On the Structured Data Side

  • Attributes: Walmart's taxonomy is extensive. Fill every available attribute (material, dimensions, color, age group, occasion, compatibility). It's how Walmart's system understands your product, filters it into the right browse experiences, and matches it to search queries.
  • Title format: Walmart follows a specific title structure by category and actively demotes products that deviate from it. Know the template for your category before you write a single word.
  • Item setup quality scores: Products with low content quality scores are bumped down in the search results.

On the Visible Page

Walmart shoppers skew value-conscious, and trust signals really matter, particularly for brands that aren't household names on the platform.

Use your enhanced content modules to lead with value propositions that demonstrate quality, reliability, and the reasons your product is worth choosing over a private-label alternative.

Customer reviews integrated into your content strategy (responding to questions, addressing recurring concerns in your bullets) will help too. According to Salsify’s “2026 Consumer Research” report, 57% of shoppers say customer ratings, reviews, and user-generated content (UGC) are the most important PDP elements for completing a purchase.

Target: Don’t Let Operations Be Your Bottleneck

Target is a high-reward retail partner, but it's also one of the most operationally demanding.

On the Structured Data Side

  • Content completeness: Target's PartnerOnline portal has strict content requirements, and incomplete data can exclude you from seasonal or category-wide merchandising pushes, even if your product is a perfect fit.
  • Attributes drive discoverability: Target's filter navigation is heavily attribute-driven, particularly in home, apparel, beauty, and baby. If your attributes are incomplete or inaccurate, you're invisible to shoppers who are actively filtering for exactly what you sell.

On the Visible Page

Target gives brands a decent amount of enhanced content real estate. Skip the spec-dump.
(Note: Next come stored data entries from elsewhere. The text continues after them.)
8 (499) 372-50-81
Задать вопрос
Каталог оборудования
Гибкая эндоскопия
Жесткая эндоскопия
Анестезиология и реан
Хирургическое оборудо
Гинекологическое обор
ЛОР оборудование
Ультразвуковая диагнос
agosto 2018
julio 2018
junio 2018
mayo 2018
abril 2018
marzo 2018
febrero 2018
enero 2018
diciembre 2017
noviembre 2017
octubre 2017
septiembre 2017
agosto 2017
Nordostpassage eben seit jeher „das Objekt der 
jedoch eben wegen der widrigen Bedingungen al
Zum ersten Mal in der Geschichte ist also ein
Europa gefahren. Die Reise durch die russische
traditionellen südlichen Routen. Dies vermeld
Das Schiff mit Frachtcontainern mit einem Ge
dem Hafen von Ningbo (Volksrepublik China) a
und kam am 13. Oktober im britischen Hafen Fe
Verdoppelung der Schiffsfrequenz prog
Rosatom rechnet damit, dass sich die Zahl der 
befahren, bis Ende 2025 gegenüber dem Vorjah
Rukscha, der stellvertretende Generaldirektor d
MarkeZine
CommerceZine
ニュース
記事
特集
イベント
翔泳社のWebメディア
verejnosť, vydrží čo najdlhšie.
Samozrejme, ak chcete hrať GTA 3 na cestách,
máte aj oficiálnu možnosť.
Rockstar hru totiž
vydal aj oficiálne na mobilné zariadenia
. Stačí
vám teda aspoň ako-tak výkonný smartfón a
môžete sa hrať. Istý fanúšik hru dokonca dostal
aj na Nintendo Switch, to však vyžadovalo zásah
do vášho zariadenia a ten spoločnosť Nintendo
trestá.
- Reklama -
Focus your content on showing how your product fits into someone's life, answering the questions someone might have before they buy, and building brand confidence with reviews and social proof.
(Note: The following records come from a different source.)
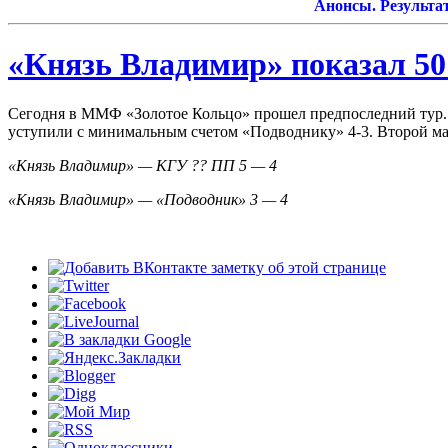
Анонсы. Результаты.
«Князь Владимир» показал 50
Сегодня в ММФ «Золотое Кольцо» прошел предпоследний тур.
уступили с минимальным счетом «Подводнику» 4-3. Второй мат
«Князь Владимир» — КГУ ?? ПП 5 — 4
«Князь Владимир» — «Подводник» 3 — 4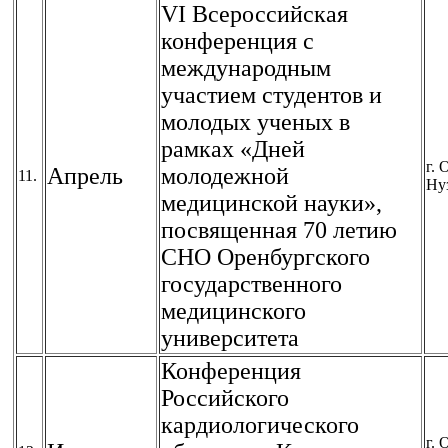
VI Всероссийская
конференция с
международным
участием студентов и
молодых ученых в
рамках «Дней
г. 
Апрель
молодежной
11.
Ну
медицинской науки»,
посвященная 70 летию
СНО Оренбургского
государственного
медицинского
университета
Конференция
Российского
кардиологического
г. 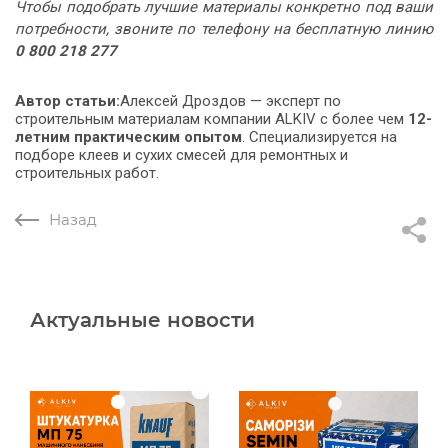
Чтобы подобрать лучшие материалы конкретно под ваши
потребности, звоните по телефону на бесплатную линию
0 800 218 277
Автор статьи:
Алексей Дроздов
—
эксперт по
строительным материалам
компании
ALKIV
с более чем
12-
летним практическим опытом
. Специализируется на
подборе клеев и сухих смесей для ремонтных и
строительных работ.
Назад
Актуальные новости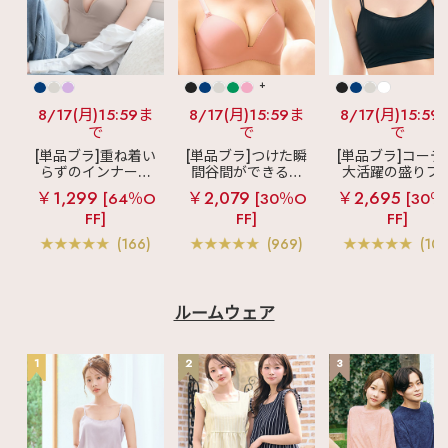
+
8/17(月)15:59ま
8/17(月)15:59ま
8/17(月)15:59
で
で
で
[単品ブラ]重ね着い
[単品ブラ]つけた瞬
[単品ブラ]コーデ
らずのインナーブ
間谷間ができるシ
大活躍の盛りブ
ラ
リッチバスト
ームレスブラ
超
ショートレン
￥1,299
￥2,079
￥2,695
[64％O
[30％O
[30％
ブラトップ (ワイヤ
盛ブラ(R) シームレ
ス ブラトップ 超
FF]
FF]
FF]
ー入り)
ス 単品ブラジャー
ブラ(R) 単品ブラ
ャー
(166)
(969)
(103
ルームウェア
1
2
3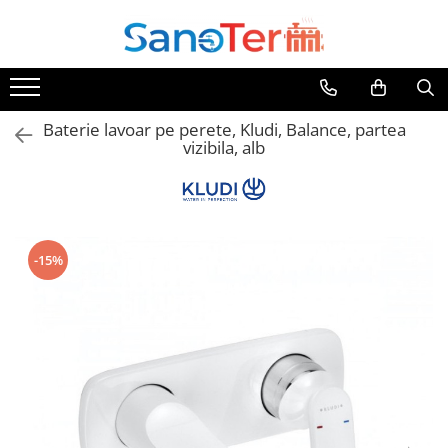
Toate Produsele
Obiecte Sanitare
Baterie lavoar pe perete, Kludi, Balance, partea
Lavoare
vizibila, alb
Lavoare pe perete
Lavoare pe blat
Lavoare incastrabile
Lavoare sub blat
-15%
Lavoare Colt Duble Speciale
Lavoare stative
Lavoare pe mobilier
Seturi Lavoare
Vase wc
Vase wc suspendate
Vase wc statative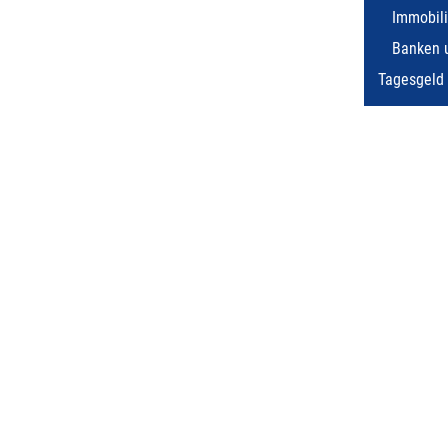
Immobil
Banken 
Tagesgeld 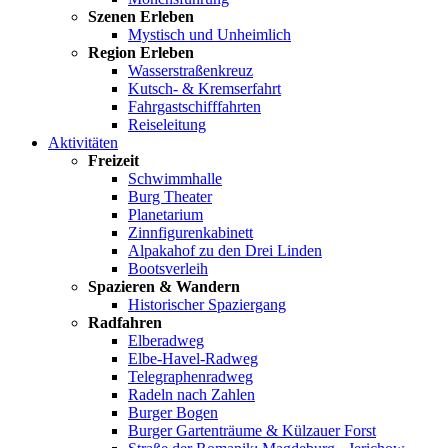
Szenen Erleben
Mystisch und Unheimlich
Region Erleben
Wasserstraßenkreuz
Kutsch- & Kremserfahrt
Fahrgastschifffahrten
Reiseleitung
Aktivitäten
Freizeit
Schwimmhalle
Burg Theater
Planetarium
Zinnfigurenkabinett
Alpakahof zu den Drei Linden
Bootsverleih
Spazieren & Wandern
Historischer Spaziergang
Radfahren
Elberadweg
Elbe-Havel-Radweg
Telegraphenradweg
Radeln nach Zahlen
Burger Bogen
Burger Gartenträume & Külzauer Forst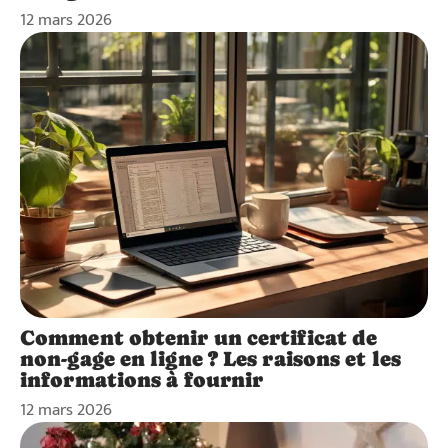
12 mars 2026
Comment obtenir un certificat de
non-gage en ligne ? Les raisons et les
informations à fournir
12 mars 2026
What Your PDP Data Looks Like to an AI Agent

Layered on top of all of this is an increasingly important consideration for your digital shelf strategy: how AI tools consume your PDP data.

AI shopping assistants, whether embedded in retailer experiences, third-party tools, or agentic commerce platforms, are reading your product content and using it to make recommendations.

They parse your title, attributes, bullet points, and descriptions to understand what you sell, who it's for, and whether you fit what someone is looking for. The agentic shelf is now a very real, very present commercial layer with its own requirements.

For AI visibility, structure is everything. Ambiguous product descriptions, missing attributes, and inconsistent data make it harder for AI systems to confidently recommend your product.

Clear, complete, well-structured content doesn't just help humans understand what you're selling; it helps AI understand it too, which is a must if you want to show up in agent-led recommendations.

Salsify’s consumer research also found that shoppers (31%) were most likely to trust AI recommendations if detailed product descriptions and specifications were provided.

Closing the Trust Gap: Why You Can't Win One Without the Other

A product that ranks but doesn't convert wastes your organic placement. A product that looks beautiful but can't be found wastes your content investment.

The gap between visibility and conversion (what we might call the trust gap) is closed at their intersection.

Great retailer search mechanics get you in front of the right shopper. Great page structure earns their confidence and reassures them enough to make a purchase. And increasingly, great AI optimization keeps you in the running when agents start making decisions on shoppers' behalf.

For global brands managing thousands of SKUs across multiple retailers, this is a content operations challenge as much as it is a strategy challenge. Getting the right data, in the right format, to the right retailer, and keeping it current, complete, and compelling requires a lot more than good intentions and a spreadsheet.